There is no way to know. All you get is counters — you don’t get the time elapsed. In technical terms, counters are surrogate measures. They are not helpful. And as Cary Millsap says, the unfortunate problem is that surrogate measures work sometimes, simply because there is sometimes a correlation (but not a cause) relationship between the counter events and the query’s execution time. Alas, that correlation fools us into thinking it’s a cause, and we optimize-by-surrogate-measure a time or two and it appears to work — so we turn into little Pavlovian DBAs and try to do that every time.
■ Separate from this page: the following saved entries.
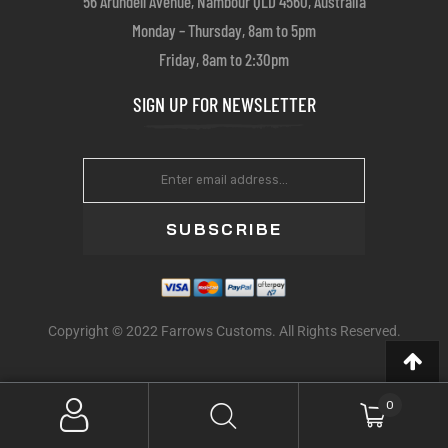
56 Arundell Avenue, Nambour QLD 4560, Australia
Monday – Thursday, 8am to 5pm
Friday, 8am to 2:30pm
SIGN UP FOR NEWSLETTER
SUBSCRIBE
Copyright © 2022 Farrows Customs. All Rights Reserved.
0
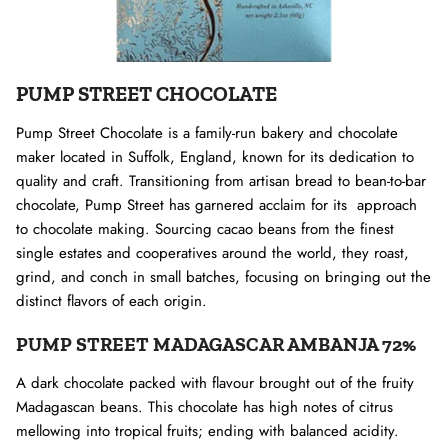
PUMP STREET CHOCOLATE
Pump Street Chocolate is a family-run bakery and chocolate
maker located in Suffolk, England, known for its dedication to
quality and craft. Transitioning from artisan bread to bean-to-bar
chocolate, Pump Street has garnered acclaim for its approach
to chocolate making. Sourcing cacao beans from the finest
single estates and cooperatives around the world, they roast,
grind, and conch in small batches, focusing on bringing out the
distinct flavors of each origin.
PUMP STREET MADAGASCAR AMBANJA 72%
A dark chocolate packed with flavour brought out of the fruity
Madagascan beans. This chocolate has high notes of citrus
mellowing into tropical fruits; ending with balanced acidity.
It would be better if optimizing-by-counter never worked!

A partially valid use of Key_reads

There is a partially valid reason to examine Key_reads, assuming that we care about the number of physical reads that occur, because we know that disks are very slow relative to other parts of the computer. And here’s where I return to what I called “mostly factual” above, because Key_reads actually aren’t physical disk reads at all. If the requested block of data isn’t in the operating system’s cache, then a Key_read is a disk read — but if it is cached, then it’s just a system call. However, let’s make our first hard-to-prove assumption:

  • Hard-to-prove assumption #1: A Key_read might correspond to a physical disk read, maybe.

If we take that assumption as true, then what other reason might we have for caring about Key_reads? This assumption leads to “a cache miss is significantly slower than a cache hit,” which makes sense. If it were just as fast to do a Key_read as a Key_read_request, what use would the key buffer be anyway? Let’s trust MyISAM’s creators on this one, because they designed a cache hit to be faster than a miss.
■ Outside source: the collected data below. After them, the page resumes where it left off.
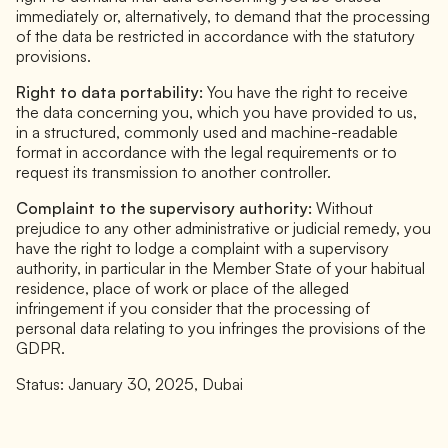
immediately or, alternatively, to demand that the processing
of the data be restricted in accordance with the statutory
provisions.
Right to data portability:
You have the right to receive
the data concerning you, which you have provided to us,
in a structured, commonly used and machine-readable
format in accordance with the legal requirements or to
request its transmission to another controller.
Complaint to the supervisory authority:
Without
prejudice to any other administrative or judicial remedy, you
have the right to lodge a complaint with a supervisory
authority, in particular in the Member State of your habitual
residence, place of work or place of the alleged
infringement if you consider that the processing of
personal data relating to you infringes the provisions of the
GDPR.
Status: January 30, 2025, Dubai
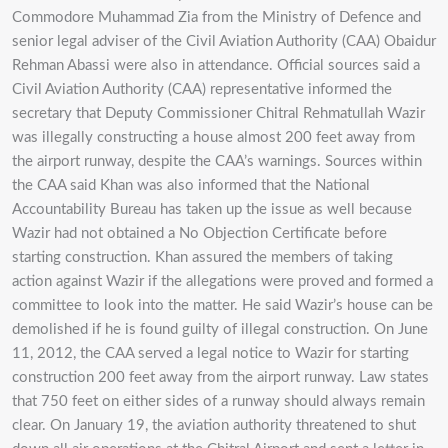
Commodore Muhammad Zia from the Ministry of Defence and
senior legal adviser of the Civil Aviation Authority (CAA) Obaidur
Rehman Abassi were also in attendance. Official sources said a
Civil Aviation Authority (CAA) representative informed the
secretary that Deputy Commissioner Chitral Rehmatullah Wazir
was illegally constructing a house almost 200 feet away from
the airport runway, despite the CAA’s warnings. Sources within
the CAA said Khan was also informed that the National
Accountability Bureau has taken up the issue as well because
Wazir had not obtained a No Objection Certificate before
starting construction. Khan assured the members of taking
action against Wazir if the allegations were proved and formed a
committee to look into the matter. He said Wazir’s house can be
demolished if he is found guilty of illegal construction. On June
11, 2012, the CAA served a legal notice to Wazir for starting
construction 200 feet away from the airport runway. Law states
that 750 feet on either sides of a runway should always remain
clear. On January 19, the aviation authority threatened to shut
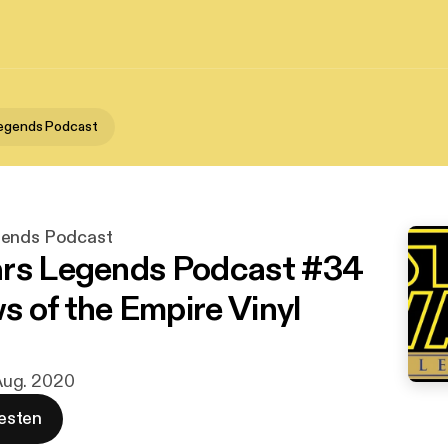
Legends Podcast
gends Podcast
rs Legends Podcast #34
 of the Empire Vinyl
. Aug. 2020
esten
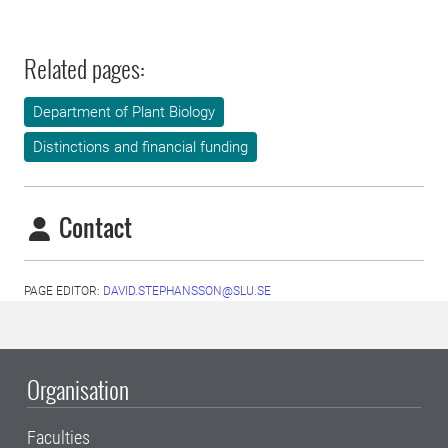
Related pages:
Department of Plant Biology
Distinctions and financial funding
Contact
PAGE EDITOR:
DAVID.STEPHANSSON@SLU.SE
Organisation
Faculties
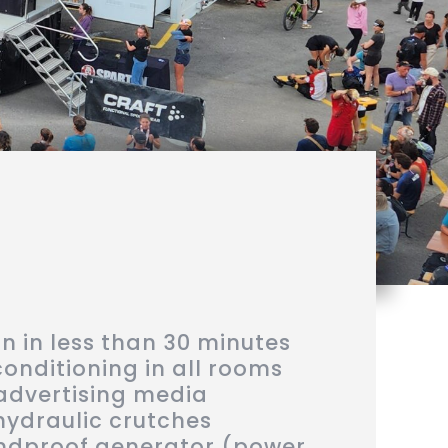
 in less than 30 minutes
conditioning in all rooms
advertising media
hydraulic crutches
dproof generator (power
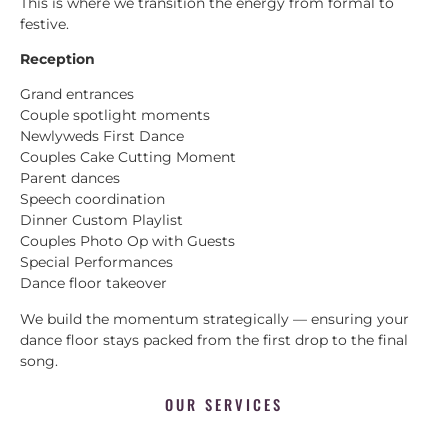
This is where we transition the energy from formal to
festive.
Reception
Grand entrances
Couple spotlight moments
Newlyweds First Dance
Couples Cake Cutting Moment
Parent dances
Speech coordination
Dinner Custom Playlist
Couples Photo Op with Guests
Special Performances
Dance floor takeover
We build the momentum strategically — ensuring your
dance floor stays packed from the first drop to the final
song.
OUR SERVICES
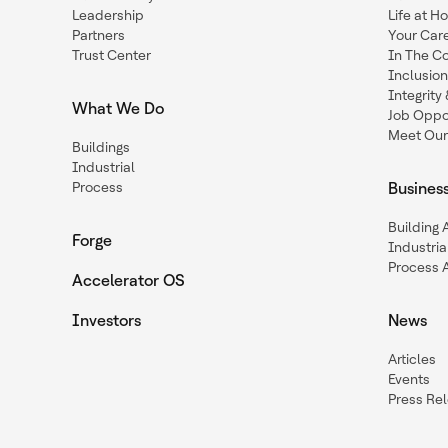
Leadership
Life at H
Partners
Your Car
Trust Center
In The C
Inclusio
Integrit
What We Do
Job Oppor
Meet Our
Buildings
Industrial
Process
Busines
Building
Forge
Industria
Process 
Accelerator OS
Investors
News
Articles
Events
Press Re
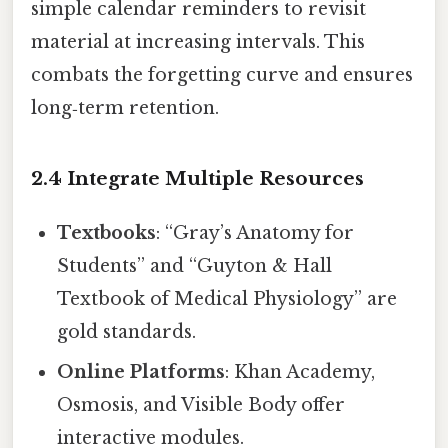
simple calendar reminders to revisit
material at increasing intervals. This
combats the forgetting curve and ensures
long‑term retention.
2.4 Integrate Multiple Resources
Textbooks
: “Gray’s Anatomy for
Students” and “Guyton & Hall
Textbook of Medical Physiology” are
gold standards.
Online Platforms
: Khan Academy,
Osmosis, and Visible Body offer
interactive modules.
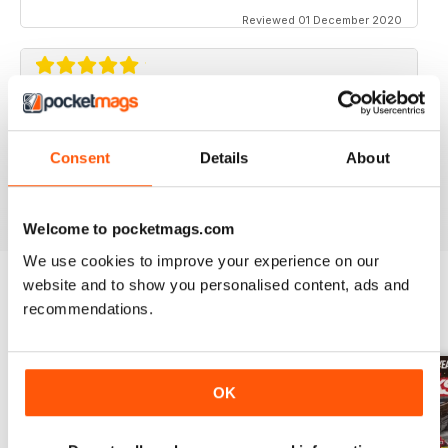
Reviewed 01 December 2020
STREET TRUCKS
Awesome magazine! Love the old trucks!!
Consent
Details
About
Reviewed 16 April 2020
Welcome to pocketmags.com
We use cookies to improve your experience on our
website and to show you personalised content, ads and
recommendations.
BACK ISSUES
View All
OK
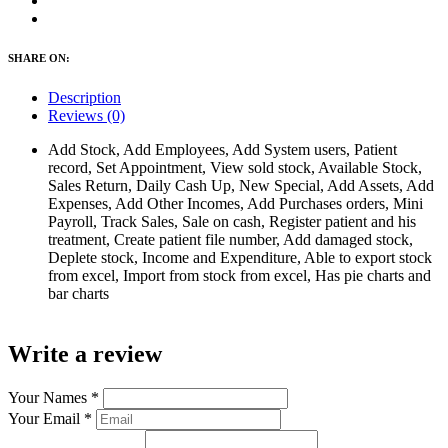
SHARE ON:
Description
Reviews (0)
Add Stock, Add Employees, Add System users, Patient
record, Set Appointment, View sold stock, Available Stock,
Sales Return, Daily Cash Up, New Special, Add Assets, Add
Expenses, Add Other Incomes, Add Purchases orders, Mini
Payroll, Track Sales, Sale on cash, Register patient and his
treatment, Create patient file number, Add damaged stock,
Deplete stock, Income and Expenditure, Able to export stock
from excel, Import from stock from excel, Has pie charts and
bar charts
Write a review
Your Names
*
Your Email
*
  • Hard-to-prove assumption #2: A key cache miss is probably slower than a hit, maybe.

What else? Maybe this physical I/O operation is randomly positioned, which is a worst-case scenario for spinning disks. This is also very hard to prove, but seems reasonable based on the structure of a B-tree index, so let’s assume anyway:

  • Hard-to-prove assumption #3: A Key_read might cause a random I/O operation, maybe.
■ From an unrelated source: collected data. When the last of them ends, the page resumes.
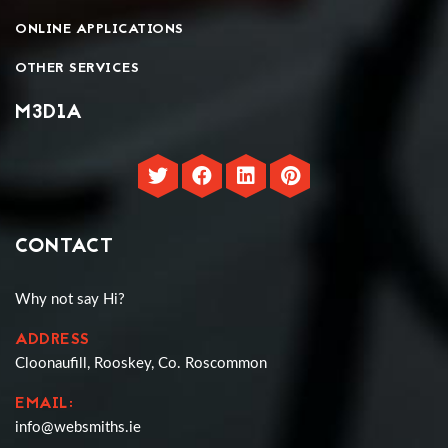
ONLINE APPLICATIONS
OTHER SERVICES
M3D1A
CONTACT
Why not say Hi?
ADDRESS
Cloonaufill, Rooskey, Co. Roscommon
EMAIL:
info@websmiths.ie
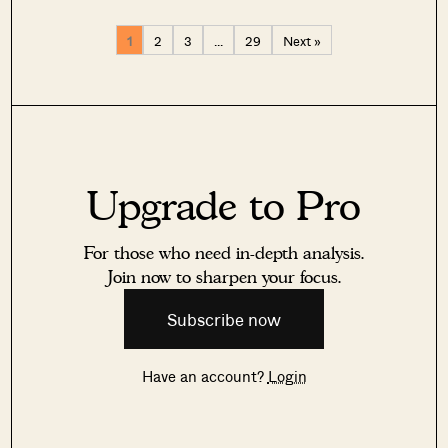
1
2
3
…
29
Next »
Upgrade to Pro
For those who need in-depth analysis.
Join now to sharpen your focus.
Subscribe now
Have an account?
Login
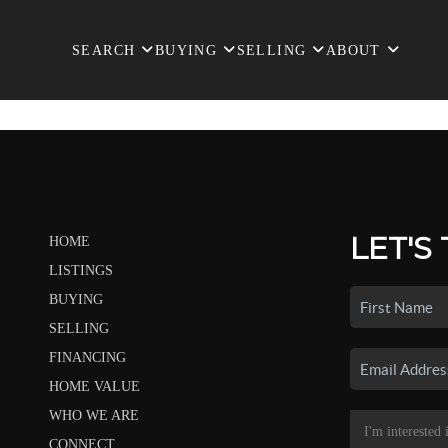
SEARCH
BUYING
SELLING
ABOUT
LET'S
HOME
LISTINGS
BUYING
SELLING
FINANCING
HOME VALUE
WHO WE ARE
CONNECT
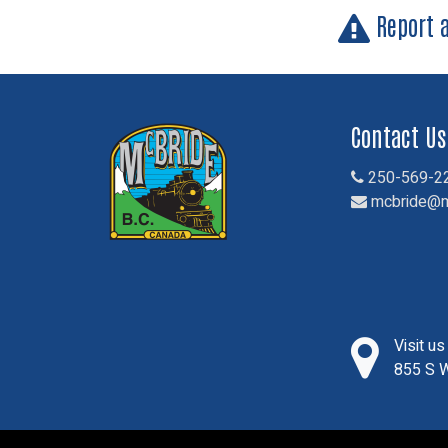
Report 
Contact Us
250-569-2
mcbride@m
Visit u
855 S W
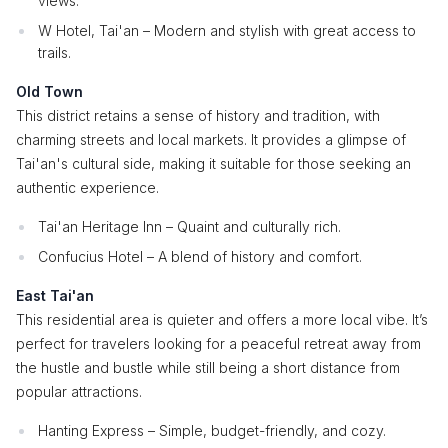
views.
W Hotel, Tai'an – Modern and stylish with great access to
trails.
Old Town
This district retains a sense of history and tradition, with
charming streets and local markets. It provides a glimpse of
Tai'an's cultural side, making it suitable for those seeking an
authentic experience.
Tai'an Heritage Inn – Quaint and culturally rich.
Confucius Hotel – A blend of history and comfort.
East Tai'an
This residential area is quieter and offers a more local vibe. It’s
perfect for travelers looking for a peaceful retreat away from
the hustle and bustle while still being a short distance from
popular attractions.
Hanting Express – Simple, budget-friendly, and cozy.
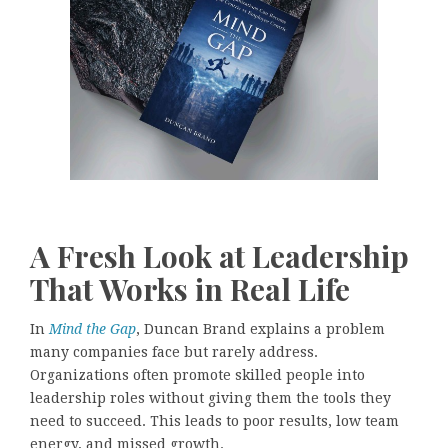
A Fresh Look at Leadership
That Works in Real Life
In
Mind the Gap
, Duncan Brand explains a problem
many companies face but rarely address.
Organizations often promote skilled people into
leadership roles without giving them the tools they
need to succeed. This leads to poor results, low team
energy, and missed growth.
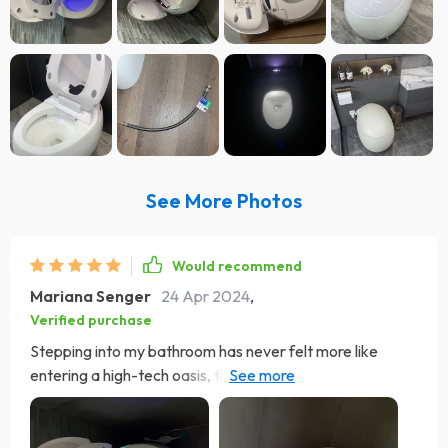
See More Photos
Would recommend
Mariana Senger
24 Apr 2024
,
Verified purchase
Stepping into my bathroom has never felt more like
entering a high-tech oasis, thanks to the Deluxe Egg-
Shaped Smart Toilet. The moment you walk in, the lid
greets you by automatically opening, offering a
welcoming gesture that sets the stage for a futuristic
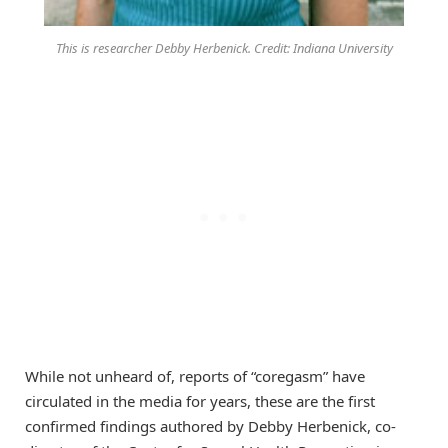
This is researcher Debby Herbenick. Credit: Indiana University
While not unheard of, reports of “coregasm” have
circulated in the media for years, these are the first
confirmed findings authored by Debby Herbenick, co-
Now, given those assumptions, we can further assume the following:

  • It is good to minimize Key_reads because they are slow and cause random disk I/O.

Notice that we still don’t know anything about any relationship between Key_reads and the execution time of our query. All we can do is guess, like good Pavlovian DBAs, that there is a relationship. However, we can again reason that random I/O can cause collateral damage: if the disk head is seeking all over for random I/O, then other I/O (including non-random I/O) is likely to be impacted. If we manage to reduce Key_reads, we might make the database server faster overall, and perhaps the query of interest will accidentally get faster too, and we’ll get a treat.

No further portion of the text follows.